▶ **Exercise prompt**:
Look for the line containing "Here is an image." in the entries below, then print that line and all that follow it exactly.

▶ **Supplied material**:
____
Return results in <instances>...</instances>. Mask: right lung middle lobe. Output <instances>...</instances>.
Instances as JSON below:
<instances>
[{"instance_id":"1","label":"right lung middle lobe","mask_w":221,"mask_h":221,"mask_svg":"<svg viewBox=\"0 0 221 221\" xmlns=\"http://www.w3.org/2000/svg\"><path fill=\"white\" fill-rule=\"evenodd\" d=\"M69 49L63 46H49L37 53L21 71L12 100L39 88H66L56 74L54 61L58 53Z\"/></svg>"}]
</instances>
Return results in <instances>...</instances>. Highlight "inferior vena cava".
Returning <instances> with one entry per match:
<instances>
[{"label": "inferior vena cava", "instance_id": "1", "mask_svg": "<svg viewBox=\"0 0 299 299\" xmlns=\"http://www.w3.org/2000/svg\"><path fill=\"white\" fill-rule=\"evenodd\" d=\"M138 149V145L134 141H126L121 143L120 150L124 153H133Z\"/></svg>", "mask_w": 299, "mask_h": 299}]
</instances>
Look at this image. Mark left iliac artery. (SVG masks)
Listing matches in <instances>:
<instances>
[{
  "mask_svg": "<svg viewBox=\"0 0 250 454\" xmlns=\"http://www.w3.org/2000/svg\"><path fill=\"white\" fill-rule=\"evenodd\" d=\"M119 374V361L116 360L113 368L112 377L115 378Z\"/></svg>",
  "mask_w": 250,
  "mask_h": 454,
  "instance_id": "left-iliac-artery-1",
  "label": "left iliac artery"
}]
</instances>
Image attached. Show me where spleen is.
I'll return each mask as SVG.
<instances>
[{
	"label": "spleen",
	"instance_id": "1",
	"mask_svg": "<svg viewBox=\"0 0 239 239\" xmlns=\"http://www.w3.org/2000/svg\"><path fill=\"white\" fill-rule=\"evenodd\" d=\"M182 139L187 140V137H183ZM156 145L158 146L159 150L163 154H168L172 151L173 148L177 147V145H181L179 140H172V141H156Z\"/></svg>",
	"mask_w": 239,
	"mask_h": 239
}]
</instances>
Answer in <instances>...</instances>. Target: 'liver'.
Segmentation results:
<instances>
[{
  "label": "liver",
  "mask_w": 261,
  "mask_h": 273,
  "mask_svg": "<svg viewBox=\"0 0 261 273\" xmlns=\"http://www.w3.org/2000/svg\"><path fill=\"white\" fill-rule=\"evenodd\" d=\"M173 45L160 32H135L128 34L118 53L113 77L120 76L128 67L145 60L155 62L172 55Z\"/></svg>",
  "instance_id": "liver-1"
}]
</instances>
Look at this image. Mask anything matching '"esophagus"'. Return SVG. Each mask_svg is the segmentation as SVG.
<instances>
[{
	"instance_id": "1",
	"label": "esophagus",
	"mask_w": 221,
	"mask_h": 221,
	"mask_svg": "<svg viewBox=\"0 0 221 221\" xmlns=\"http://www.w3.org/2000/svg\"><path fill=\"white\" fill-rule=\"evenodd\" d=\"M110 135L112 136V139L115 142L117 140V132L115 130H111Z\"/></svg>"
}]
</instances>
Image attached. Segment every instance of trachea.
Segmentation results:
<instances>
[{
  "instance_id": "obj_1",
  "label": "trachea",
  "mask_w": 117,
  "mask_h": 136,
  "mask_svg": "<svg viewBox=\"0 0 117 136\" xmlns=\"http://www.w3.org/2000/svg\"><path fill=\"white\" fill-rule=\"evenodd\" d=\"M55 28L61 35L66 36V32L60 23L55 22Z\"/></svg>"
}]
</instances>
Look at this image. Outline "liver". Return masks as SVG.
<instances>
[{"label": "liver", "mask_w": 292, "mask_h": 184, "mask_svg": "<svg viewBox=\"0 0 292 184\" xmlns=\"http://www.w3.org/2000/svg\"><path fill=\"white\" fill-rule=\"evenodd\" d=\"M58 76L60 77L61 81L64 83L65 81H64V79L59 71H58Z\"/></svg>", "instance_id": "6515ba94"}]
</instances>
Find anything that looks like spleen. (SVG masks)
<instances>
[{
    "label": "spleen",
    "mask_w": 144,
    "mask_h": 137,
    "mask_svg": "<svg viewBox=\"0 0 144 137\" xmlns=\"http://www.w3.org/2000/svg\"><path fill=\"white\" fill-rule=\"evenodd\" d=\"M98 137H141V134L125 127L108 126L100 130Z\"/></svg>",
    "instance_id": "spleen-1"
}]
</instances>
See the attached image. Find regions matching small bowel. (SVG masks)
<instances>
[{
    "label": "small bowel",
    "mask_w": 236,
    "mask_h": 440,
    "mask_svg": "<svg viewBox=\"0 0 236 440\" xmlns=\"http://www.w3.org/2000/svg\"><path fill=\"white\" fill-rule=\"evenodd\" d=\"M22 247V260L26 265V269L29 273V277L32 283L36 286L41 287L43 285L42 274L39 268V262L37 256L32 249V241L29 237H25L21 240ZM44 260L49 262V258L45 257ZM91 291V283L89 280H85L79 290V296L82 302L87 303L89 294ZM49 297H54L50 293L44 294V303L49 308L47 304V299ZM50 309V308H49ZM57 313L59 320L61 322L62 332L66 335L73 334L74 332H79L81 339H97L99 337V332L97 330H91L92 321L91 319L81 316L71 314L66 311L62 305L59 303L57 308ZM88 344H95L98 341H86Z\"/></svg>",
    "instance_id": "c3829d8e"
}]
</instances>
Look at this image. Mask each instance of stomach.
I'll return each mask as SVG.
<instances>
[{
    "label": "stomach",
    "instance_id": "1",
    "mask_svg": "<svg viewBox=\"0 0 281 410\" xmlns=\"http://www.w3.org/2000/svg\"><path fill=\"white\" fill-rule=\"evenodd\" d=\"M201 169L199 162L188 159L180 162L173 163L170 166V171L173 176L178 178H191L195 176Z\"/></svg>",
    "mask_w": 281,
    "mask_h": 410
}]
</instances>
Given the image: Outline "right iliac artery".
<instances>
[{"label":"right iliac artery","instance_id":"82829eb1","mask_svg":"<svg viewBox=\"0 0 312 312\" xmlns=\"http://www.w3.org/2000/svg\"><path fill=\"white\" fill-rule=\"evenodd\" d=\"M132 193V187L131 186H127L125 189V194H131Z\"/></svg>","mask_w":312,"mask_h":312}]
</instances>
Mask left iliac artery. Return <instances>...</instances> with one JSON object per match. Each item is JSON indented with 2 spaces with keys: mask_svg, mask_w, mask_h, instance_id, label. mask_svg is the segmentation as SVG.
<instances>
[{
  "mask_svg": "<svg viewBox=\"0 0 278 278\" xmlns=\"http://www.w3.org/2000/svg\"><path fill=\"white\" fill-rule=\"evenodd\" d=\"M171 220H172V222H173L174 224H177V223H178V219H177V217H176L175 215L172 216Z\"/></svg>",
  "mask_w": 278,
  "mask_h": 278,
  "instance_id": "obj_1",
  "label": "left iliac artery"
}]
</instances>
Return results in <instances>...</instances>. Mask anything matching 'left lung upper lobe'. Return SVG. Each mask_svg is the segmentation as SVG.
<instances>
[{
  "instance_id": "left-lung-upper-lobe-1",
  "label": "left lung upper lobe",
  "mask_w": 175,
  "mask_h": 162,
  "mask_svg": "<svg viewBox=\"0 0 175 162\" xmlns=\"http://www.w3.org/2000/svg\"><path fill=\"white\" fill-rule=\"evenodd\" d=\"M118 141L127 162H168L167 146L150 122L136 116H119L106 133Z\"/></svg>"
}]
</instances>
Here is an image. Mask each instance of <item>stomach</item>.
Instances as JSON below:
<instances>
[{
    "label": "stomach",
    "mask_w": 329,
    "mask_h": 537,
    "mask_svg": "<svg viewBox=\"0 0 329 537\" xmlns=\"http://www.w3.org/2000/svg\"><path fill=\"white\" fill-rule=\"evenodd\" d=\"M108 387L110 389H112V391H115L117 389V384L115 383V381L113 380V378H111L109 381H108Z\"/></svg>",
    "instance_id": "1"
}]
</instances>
____
▶ **The completed task**:
Here is an image. Mask each instance of <item>stomach</item>.
Instances as JSON below:
<instances>
[{
    "label": "stomach",
    "mask_w": 329,
    "mask_h": 537,
    "mask_svg": "<svg viewBox=\"0 0 329 537\" xmlns=\"http://www.w3.org/2000/svg\"><path fill=\"white\" fill-rule=\"evenodd\" d=\"M108 387L110 389H112V391H115L117 389V384L115 383V381L113 380V378H111L109 381H108Z\"/></svg>",
    "instance_id": "1"
}]
</instances>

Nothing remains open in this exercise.